Observa-se que ambos os setores, diametralmente opostos em ideologias sócio-político-religiosas, criticavam e viam com desconfiança a postura de Bergoglio nesse seu afã de equilíbrio. O intento era o de manter certa unicidade da Companhia, concebendo que a comunidade devia ser superior às convicções do indivíduo. No entanto, a resultante é que o provincial encontrava detratores em ambos os pontos extremados do conflito. De fato, a posição de Bergoglio era, sob qualquer enfoque, incômoda. Seus movimentos visando alguma concertação despertavam, entre os exaltados militantes de ambos os setores, certa desconfiança e rechaço. Como exemplo: quando buscava fomentar as ações pastorais junto aos bairros mais pobres, aos trabalhadores, era visto com desconfiança pelos conservadores. No entanto, quando buscava orientar a sacerdotes que exerciam certa militância política no sentido de que abrandassem seu discurso para evitar confrontos e perseguições, era por eles criticado.
A questão que surge é como colocar-se diante das demandas de um contexto tão turbulento? Bergoglio se posiciona em um entrelugares. Fundamenta seu discurso e sua atuação dentro de um caminho de ponderação, buscando um ponto de vista distinto das disputas e tensões dialéticas propostas nesse contexto. O equilíbrio que buscava era a proposição de um caminho, uma via, que, sem ignorar as diferenças, encontrasse uma síntese das oposições com vistas a manter a unidade da Companhia. Sua proposta se evidencia no documento Una institución que vive su carisma (BERGOGLIO, 1978), no qual explicita seu pensamento diante da polarização de sua época.
“No centro está a ideia de ‘uma unidade que não anula o diferente, que não reduz o conflito’. Uma unidade em tensão que reconhece o valor da polaridade impedindo sua resolução em contradição.” (BERGOGLIO apud BORGHESI, 2018, p. 79).
A escolha de Bergoglio pelo caminho ao centro não acontece de maneira banal. Ela tem fundamentos ideológicos que advém de sua formação intelectual como religioso, em diálogo com suas vivências como indivíduo, inserto no contexto histórico, social e religioso que lhe tocou vivenciar. Em outras palavras: Bergoglio recorreu à sua formação intelectual, à sua formação jesuítica, articulada a seu contexto epocal, para a formulação de seu pensamento e sua proposta para a Companhia de Jesus na Argentina. Essa respondia, também, às questões histórico-sociais da Argentina dos anos 1970.

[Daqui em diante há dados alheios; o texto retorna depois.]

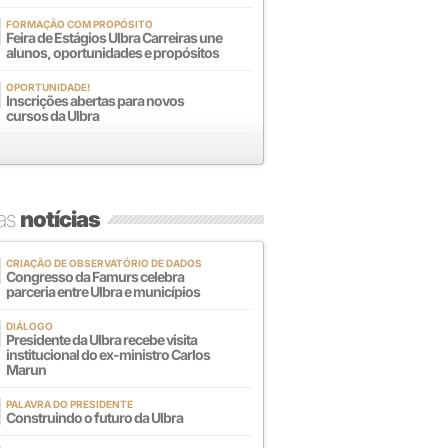
FORMAÇÃO COM PROPÓSITO
Feira de Estágios Ulbra Carreiras une
alunos, oportunidades e propósitos
OPORTUNIDADE!
Inscrições abertas para novos
cursos da Ulbra
mas
notícias
CRIAÇÃO DE OBSERVATÓRIO DE DADOS
Congresso da Famurs celebra
parceria entre Ulbra e municípios
DIÁLOGO
Presidente da Ulbra recebe visita
institucional do ex-ministro Carlos
Marun
PALAVRA DO PRESIDENTE
Construindo o futuro da Ulbra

Para que possamos melhor entender qual a fundamentação ideológico-intelectual que regia as ações do Padre Jorge, nos concentraremos na análise de quatro princípios fundamentais que regiam seu pensamento: 1) a unidade é superior ao conflito; 2) o todo é superior à parte; 3) o tempo é superior ao espaço, 4) a realidade é superior à ideia (BERGOGLIO, 1978).[6]

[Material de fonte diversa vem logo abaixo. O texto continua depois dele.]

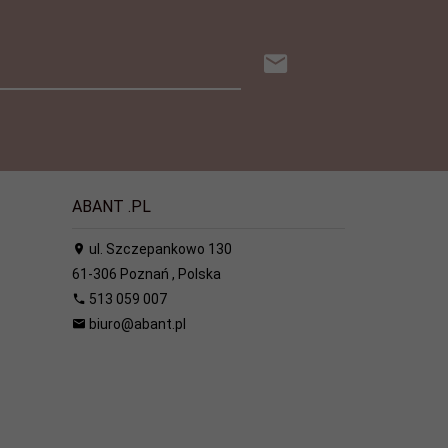
ABANT .PL
ul. Szczepankowo 130
61-306
Poznań
,
Polska
513 059 007
biuro@abant.pl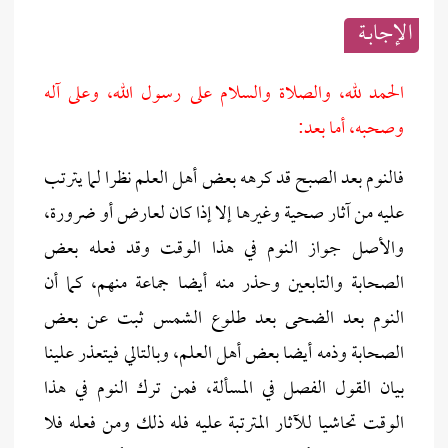
الإجابــة
الحمد لله، والصلاة والسلام على رسول الله، وعلى آله
وصحبه، أما بعد:
فالنوم بعد الصبح قد كرهه بعض أهل العلم نظرا لما يترتب
عليه من آثار صحية وغيرها إلا إذا كان لعارض أو ضرورة،
والأصل جواز النوم في هذا الوقت وقد فعله بعض
الصحابة والتابعين وحذر منه أيضا جماعة منهم، كما أن
النوم بعد الضحى بعد طلوع الشمس ثبت عن بعض
الصحابة وذمه أيضا بعض أهل العلم، وبالتالي فيتعذر علينا
بيان القول الفصل في المسألة، فمن ترك النوم في هذا
الوقت تحاشيا للآثار المترتبة عليه فله ذلك ومن فعله فلا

O primeiro princípio, a unidade é superior ao conflito, nos traz o cuidado do Padre Bergoglio na busca de uma coesão em torno da união da Companhia de Jesus. Eram tempos tão turbulentos e de tantas divisões ideológicas, que emanavam do campo social para o âmbito interno da Companhia, que a busca de uma síntese das oposições era necessária para o intento de coesão da instituição. Revelava também uma atitude sui generis, em uma sociedade que se encontrava submersa em radicalismos. Sob esta óptica, encontramos um agente de transformação religiosa que busca o equilíbrio na síntese das oposições, em uma sociedade imperativamente polarizante como a argentina.
O segundo princípio, o todo é superior à parte, está intrinsicamente relacionado ao primeiro. Nos traz possibilidades de análise do pensamento do Padre Jorge Mario Bergoglio que tangenciam a ideia de que essa união, por ele desejada para a Companhia nesse contexto conflitivo, deve sobrepor às divergências ideológicas do âmbito pessoal.

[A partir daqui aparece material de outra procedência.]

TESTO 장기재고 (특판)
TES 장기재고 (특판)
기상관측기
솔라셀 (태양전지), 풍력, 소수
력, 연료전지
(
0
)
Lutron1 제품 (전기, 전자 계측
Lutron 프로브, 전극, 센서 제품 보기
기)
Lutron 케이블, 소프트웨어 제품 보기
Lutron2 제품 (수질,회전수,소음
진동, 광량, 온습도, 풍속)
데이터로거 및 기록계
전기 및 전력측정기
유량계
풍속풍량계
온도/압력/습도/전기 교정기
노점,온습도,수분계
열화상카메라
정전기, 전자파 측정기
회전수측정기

Sua proposição de um caminho, divergente das posições extremadas de seu tempo, demonstra a singularidade de sua posição ao centro que, longe de ser morna, se mostra profunda e original. “A única via que o cristão seguidor de Inácio tinha para sair da polarização histórica é a aceitação do plano de Deus maior do que nossos ‘projetos’.” (BORGHESI, 2018, p. 75).
Vale ressaltar, a proposta de Bergoglio não se tratava da construção de uma unidade sem conflito. A premissa, no entanto, impede a absolutização das diferenças por sobre princípios e valores que nos unem. Entendidos em quais esferas se deseje: Planeta, Pátria, Sociedade, Igreja, Comunidade, etc. “A unidade é sempre o resultado de uma tensão que pode encontrar solução somente numa síntese que transcende e consente a solução do antagonismo entre os polos.” (BORGHESI, 2018, p. 76).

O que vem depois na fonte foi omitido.